In Greek mythology, Danaë was a princess, the daughter of King Acrisius of Argos and Eurydice. When the oracle confronted Acrisius with the prophecy that even if he were to hide in farthest reaches of the Earth he would die at the hands of his own grandson, the son of Danaë, he decided to locked her in a subterranean bronze chamber under the watchful eye of his guards.
Having fallen in love with the young princess, Zeus turned into a golden rain that streamed into the chamber through a skylight and penetrated Danaë’s womb. From this union Perseus was born. Fearing the prophecy, Acrisius ordered the mother and child to be put in a wooden chest and thrown into the sea. The water would kill them.

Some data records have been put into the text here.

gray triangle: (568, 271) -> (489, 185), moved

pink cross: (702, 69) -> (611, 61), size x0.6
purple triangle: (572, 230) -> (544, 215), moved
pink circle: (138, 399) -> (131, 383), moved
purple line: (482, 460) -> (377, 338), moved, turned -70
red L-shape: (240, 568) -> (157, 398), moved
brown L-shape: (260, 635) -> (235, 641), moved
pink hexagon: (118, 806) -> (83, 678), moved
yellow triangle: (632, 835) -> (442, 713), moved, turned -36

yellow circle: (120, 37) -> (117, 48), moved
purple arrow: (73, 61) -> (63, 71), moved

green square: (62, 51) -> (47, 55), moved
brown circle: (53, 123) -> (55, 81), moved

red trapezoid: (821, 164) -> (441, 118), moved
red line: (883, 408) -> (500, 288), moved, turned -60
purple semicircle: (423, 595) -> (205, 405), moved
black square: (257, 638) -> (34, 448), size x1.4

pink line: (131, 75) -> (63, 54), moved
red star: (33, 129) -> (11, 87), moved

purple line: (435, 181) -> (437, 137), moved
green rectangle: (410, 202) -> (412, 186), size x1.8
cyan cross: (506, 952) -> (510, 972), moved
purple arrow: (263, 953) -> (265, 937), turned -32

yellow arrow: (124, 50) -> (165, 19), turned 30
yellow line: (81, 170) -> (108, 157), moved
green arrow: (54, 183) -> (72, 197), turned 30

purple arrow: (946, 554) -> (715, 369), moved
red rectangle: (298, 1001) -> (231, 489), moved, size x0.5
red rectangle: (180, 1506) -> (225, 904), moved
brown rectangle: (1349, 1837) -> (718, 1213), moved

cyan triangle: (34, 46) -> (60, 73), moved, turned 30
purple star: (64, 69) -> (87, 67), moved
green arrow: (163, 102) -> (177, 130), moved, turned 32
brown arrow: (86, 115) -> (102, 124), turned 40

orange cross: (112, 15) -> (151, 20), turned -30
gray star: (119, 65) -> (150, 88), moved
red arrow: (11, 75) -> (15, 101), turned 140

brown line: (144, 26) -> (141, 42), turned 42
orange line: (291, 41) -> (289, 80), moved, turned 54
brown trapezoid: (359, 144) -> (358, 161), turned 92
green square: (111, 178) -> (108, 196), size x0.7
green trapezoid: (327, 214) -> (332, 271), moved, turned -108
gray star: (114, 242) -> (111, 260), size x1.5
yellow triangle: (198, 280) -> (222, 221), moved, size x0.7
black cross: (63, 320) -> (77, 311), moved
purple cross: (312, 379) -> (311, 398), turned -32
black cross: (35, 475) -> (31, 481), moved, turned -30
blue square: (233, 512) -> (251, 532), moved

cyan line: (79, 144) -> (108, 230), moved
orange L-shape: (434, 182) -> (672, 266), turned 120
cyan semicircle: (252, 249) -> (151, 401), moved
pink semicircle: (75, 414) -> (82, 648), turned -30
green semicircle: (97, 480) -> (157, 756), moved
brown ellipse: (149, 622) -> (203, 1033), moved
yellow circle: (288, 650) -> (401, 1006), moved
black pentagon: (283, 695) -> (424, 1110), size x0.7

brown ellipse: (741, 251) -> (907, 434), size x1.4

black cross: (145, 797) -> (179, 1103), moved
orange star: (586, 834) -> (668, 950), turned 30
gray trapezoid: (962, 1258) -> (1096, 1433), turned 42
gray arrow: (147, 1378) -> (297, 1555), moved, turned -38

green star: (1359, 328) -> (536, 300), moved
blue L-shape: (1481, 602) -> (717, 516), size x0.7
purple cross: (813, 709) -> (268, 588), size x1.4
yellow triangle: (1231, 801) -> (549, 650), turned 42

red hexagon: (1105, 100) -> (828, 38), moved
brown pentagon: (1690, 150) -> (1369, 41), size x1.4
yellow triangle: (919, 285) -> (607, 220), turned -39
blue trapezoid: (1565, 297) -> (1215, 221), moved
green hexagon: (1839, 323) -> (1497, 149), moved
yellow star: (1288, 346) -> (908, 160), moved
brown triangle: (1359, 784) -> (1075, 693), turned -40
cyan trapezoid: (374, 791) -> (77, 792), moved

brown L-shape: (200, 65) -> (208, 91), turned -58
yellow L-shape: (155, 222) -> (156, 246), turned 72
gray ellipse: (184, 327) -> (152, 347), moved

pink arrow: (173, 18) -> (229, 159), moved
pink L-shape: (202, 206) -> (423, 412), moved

Zeus intervened, asking Poseidon, god of the sea, to calm the waters. Danaë and Perseus survived Acrisius’ plan and eventually reached the island of Seriphos, where they were taken in by Dictys. Years later, after defeating the terrifying Medusa, whose gaze petrified all that dared confront her, Perseus mortally wounded his grandfather Acrisius with a javelin at the athletic games of Larissa, thus fulfilling the oracle’s prophecy.
In mythology, destiny gains a geometrical tone; it draws wide diameter circumferences to always complete what had been predestined. To give life and to inflict the mortal wound are sometimes the same gesture, like Perseus birth is also already Acrisius’ death. Water is the element in which the beginning and the end are forever undistinguishable, everything becomes part of the same heavy and penetrating mass that overcomes all, as obstinate as a god’s passion.
Falling to the earth or ascending to the sky, water is always and already, in its tireless verticality, all that causes birth. It is the exhortation to fertility in which men ask the gods to become part of the cycle. It is the earth asking to always create more, as if avoiding the end of everything whose birth it witnessed – a concavity that contains and an opening that gives way.